Keaney-Burns is past president of Our Lady of Hope Parish’s CWL (Catholic Women’s League) and a past member of the Sault Ste. Marie Diocesan Council. She is also a member of her church choir.
“Singing and acting have a special place in my heart. I joined the Sudbury Chamber Singers last year and am so impressed with the talent we have here in Sudbury.”
She fondly remembers her days with Theatre Cambrian and being in the cast of Mary Poppins, The Sound of Music and Shrek. “So much fun!”
Keaney-Burns’ long standing career with the CCS evolved with a steady rise in responsibility, from volunteer to secretary to Relay for Life co-ordinator to senior manager. Her milestone achievement was initiating Greater Sudbury’s very first Relay For Life after witnessing the extraordinary creativity and success of Ontario’s first event, which was held in Ottawa.
“We launched the city’s inaugural Relay for Life back in 1999. I was responsible for all aspects of the event, from logistics to sponsorships, and promotion to participants. Corporate sponsors came on board and volunteers from among their staff organized the planning and implementation.
“Without local support from the community and the private and public sectors, Relay For Life would not have blossomed into this incredibly heartfelt annual event. Relay does so much to raise cancer awareness, as well as funds to carry on client programs and support ground-breaking research.”
Keaney-Burns credits volunteers with making it all work. “Their dedication and contribution are critical to success.”
Like many non-profits, the CCS is volunteer-driven. “Without community volunteers, we wouldn’t be able to operate our organization or offer the support that cancer patients have today.”
Students in volunteer-hours programs at school also contribute significantly to the successful operation of the northeast community office, which covers a broad territory, from Manitoulin Island to Sudbury and North Bay, to Timmins and Chapleau. “We really appreciate and rely on their help with Daffodil Day and Pink Ribbon sales and assisting us at Relay For Life, Run For The Cure and Mudmoiselle.”
The CCS regularly hosts co-op and summer placements from Cambrian College, Collège Boréal and Laurentian University.

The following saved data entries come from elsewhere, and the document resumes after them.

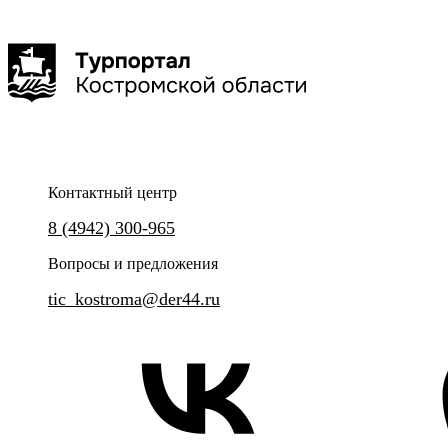
Контактный центр
8 (4942) 300-965
Вопросы и предложения
tic_kostroma@der44.ru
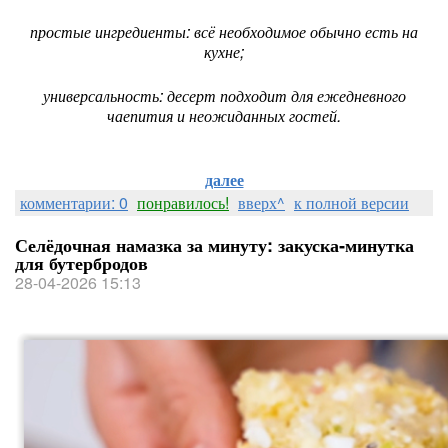
простые ингредиенты: всё необходимое обычно есть на
кухне;
универсальность: десерт подходит для ежедневного
чаепития и неожиданных гостей.
далее
комментарии: 0
понравилось!
вверх^
к полной версии
Селёдочная намазка за минуту: закуска‑минутка
для бутербродов
28-04-2026 15:13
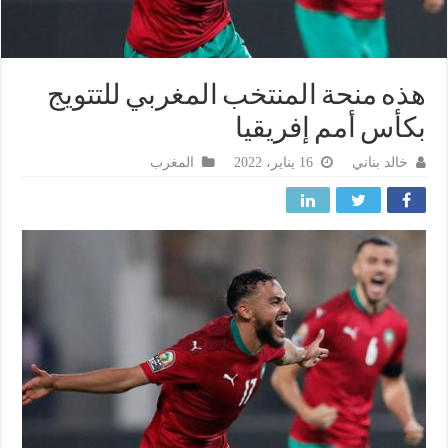
ه منحة المنتخب المغربي للتتويج
أس أمم إفريقيا
خالد بناني
16 يناير، 2022
المغرب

This connection with learning institutions is mutually beneficial: Students learn about cancer and patient support programs, while building their experience in communication and project management. “The Cancer Society benefits greatly from the knowledge and creativity that they bring to the table.”

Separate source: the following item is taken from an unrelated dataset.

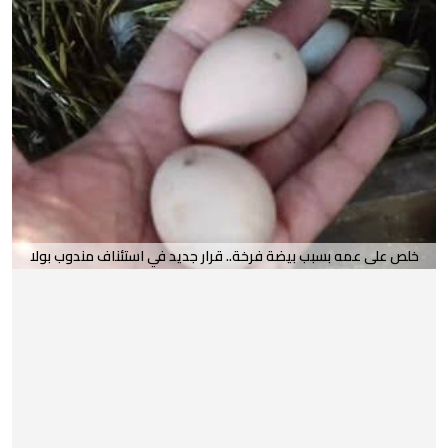
خلص على عمه بسبب بيضة فرخة.. قرار جديد في استئناف مندوب بولا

To that end, CCS has welcomed student leaders to participate on their advisory committee. “There’s nothing more valuable than the voice of young people. They are our future. Not-for-profits need to embrace their ideas and learn from this new generation of volunteers how to broaden their reach to include a younger audience.”

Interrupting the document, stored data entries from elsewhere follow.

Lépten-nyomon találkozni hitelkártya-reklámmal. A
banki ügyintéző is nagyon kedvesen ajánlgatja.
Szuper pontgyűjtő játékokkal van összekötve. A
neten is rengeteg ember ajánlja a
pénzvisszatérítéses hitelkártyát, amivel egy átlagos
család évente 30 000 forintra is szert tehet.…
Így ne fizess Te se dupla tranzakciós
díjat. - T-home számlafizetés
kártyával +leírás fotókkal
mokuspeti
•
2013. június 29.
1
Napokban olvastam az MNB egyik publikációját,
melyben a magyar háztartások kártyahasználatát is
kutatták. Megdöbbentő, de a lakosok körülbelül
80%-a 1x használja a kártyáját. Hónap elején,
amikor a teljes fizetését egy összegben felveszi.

For Keaney-Burns, it has been very touching to see families participate in Relay year after year, and then to see their children and grandchildren taking part. “No one should be afraid to try volunteering. It’s rewarding and fun for all generations.”
There are many ways to contribute time and effort to a variety of organizations that rely on volunteers.
“They will greet you with open arms! The Canadian Cancer Society is so welcoming. They guide you and ensure you are comfortable in the volunteer role you take. No strings attached.”
Cathy Keaney-Burns’ Volunteer Words of Wisdom
“Until they get involved as a volunteer, many people just don’t realize the positive impact they can have on others’ lives, and how much they’re appreciated and admired for that gift of time and talent. Many not-for-profits operate with only a few staff, and without their teams of volunteers, these organizations would simply not survive. They will be truly grateful for any time you can give. They are very understanding and always respectful of life’s obligations.”
Marlene Holkko Moore is a local communications professional and occasional contributor to Sudbury.com.